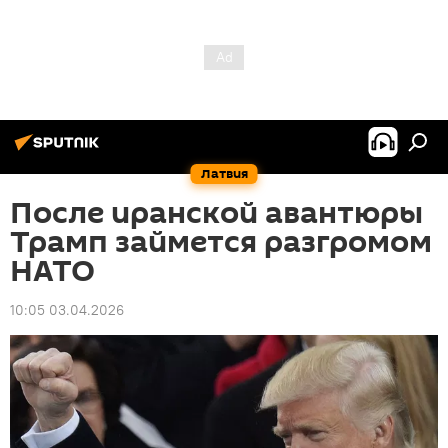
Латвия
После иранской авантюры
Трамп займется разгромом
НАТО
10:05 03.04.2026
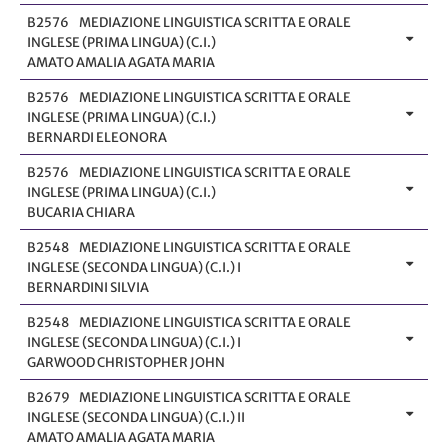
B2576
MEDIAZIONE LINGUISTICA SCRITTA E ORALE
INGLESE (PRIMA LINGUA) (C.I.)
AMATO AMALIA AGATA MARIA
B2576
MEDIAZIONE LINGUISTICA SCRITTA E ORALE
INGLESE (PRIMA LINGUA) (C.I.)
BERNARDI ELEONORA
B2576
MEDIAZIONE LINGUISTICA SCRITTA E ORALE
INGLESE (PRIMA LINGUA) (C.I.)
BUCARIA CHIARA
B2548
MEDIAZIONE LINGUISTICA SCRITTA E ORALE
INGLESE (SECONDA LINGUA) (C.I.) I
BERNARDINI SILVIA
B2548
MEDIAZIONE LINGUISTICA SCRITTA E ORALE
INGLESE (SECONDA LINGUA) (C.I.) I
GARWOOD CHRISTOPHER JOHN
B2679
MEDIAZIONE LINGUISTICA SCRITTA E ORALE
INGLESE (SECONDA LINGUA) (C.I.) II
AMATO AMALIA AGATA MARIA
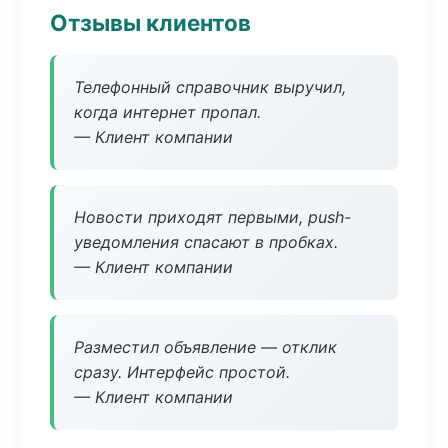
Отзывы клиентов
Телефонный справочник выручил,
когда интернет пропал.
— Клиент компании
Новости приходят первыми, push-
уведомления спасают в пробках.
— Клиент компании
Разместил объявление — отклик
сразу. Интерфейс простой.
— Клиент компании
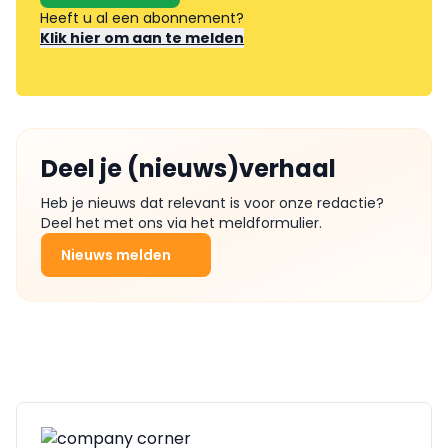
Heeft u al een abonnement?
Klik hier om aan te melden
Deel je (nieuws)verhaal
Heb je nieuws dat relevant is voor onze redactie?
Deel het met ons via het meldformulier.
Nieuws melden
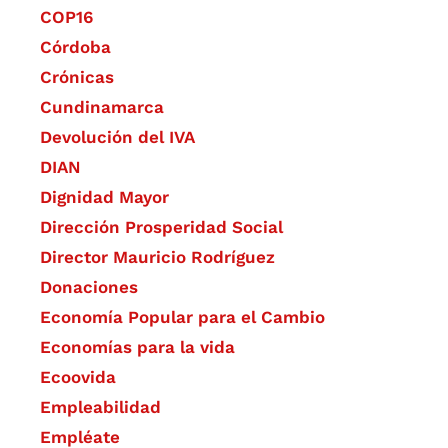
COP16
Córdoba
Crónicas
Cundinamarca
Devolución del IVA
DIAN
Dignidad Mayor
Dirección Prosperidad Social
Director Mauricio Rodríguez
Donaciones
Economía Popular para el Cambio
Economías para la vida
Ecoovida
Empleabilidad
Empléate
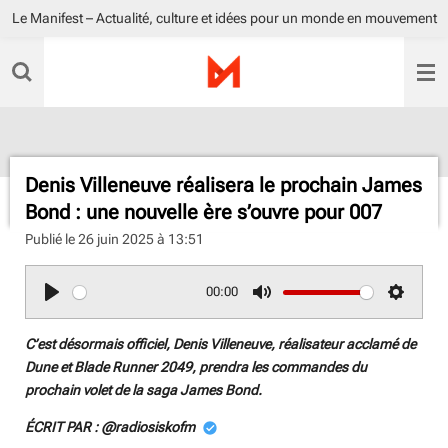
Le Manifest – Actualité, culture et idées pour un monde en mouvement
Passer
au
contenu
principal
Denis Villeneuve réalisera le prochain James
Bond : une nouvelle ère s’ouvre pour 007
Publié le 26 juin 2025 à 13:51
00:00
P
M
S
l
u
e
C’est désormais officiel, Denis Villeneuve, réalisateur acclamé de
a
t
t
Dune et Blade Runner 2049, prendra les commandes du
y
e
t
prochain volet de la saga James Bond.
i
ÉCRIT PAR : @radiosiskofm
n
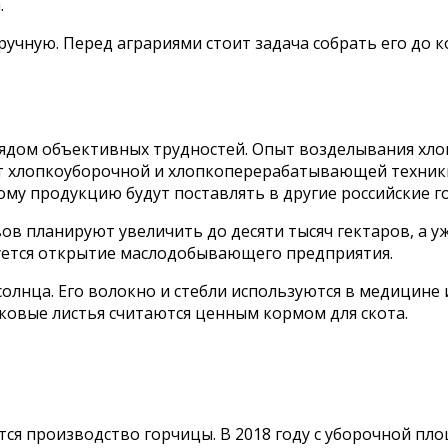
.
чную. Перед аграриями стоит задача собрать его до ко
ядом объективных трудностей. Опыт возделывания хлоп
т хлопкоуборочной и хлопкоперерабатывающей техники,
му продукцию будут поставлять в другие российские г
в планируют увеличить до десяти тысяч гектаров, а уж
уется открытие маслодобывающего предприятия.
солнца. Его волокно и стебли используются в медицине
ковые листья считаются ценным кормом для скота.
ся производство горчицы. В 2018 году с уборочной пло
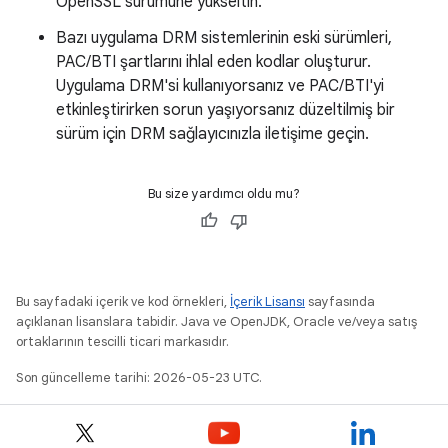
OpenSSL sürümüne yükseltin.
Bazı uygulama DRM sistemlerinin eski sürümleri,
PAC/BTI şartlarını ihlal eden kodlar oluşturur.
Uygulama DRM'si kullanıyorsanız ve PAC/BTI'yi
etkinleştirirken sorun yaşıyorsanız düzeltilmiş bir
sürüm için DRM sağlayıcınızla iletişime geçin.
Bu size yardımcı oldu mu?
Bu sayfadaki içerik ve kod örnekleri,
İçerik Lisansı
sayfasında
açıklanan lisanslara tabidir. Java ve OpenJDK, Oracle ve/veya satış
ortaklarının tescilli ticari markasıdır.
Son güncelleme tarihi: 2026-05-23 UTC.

---+---

■ WHAT THE EXERCISE ASKS
I need each line from the listing where the word "prochain" occurs.

■ SOLUTION FOR THIS TASK
Denis Villeneuve réalisera le prochain James
prochain volet de la saga James Bond.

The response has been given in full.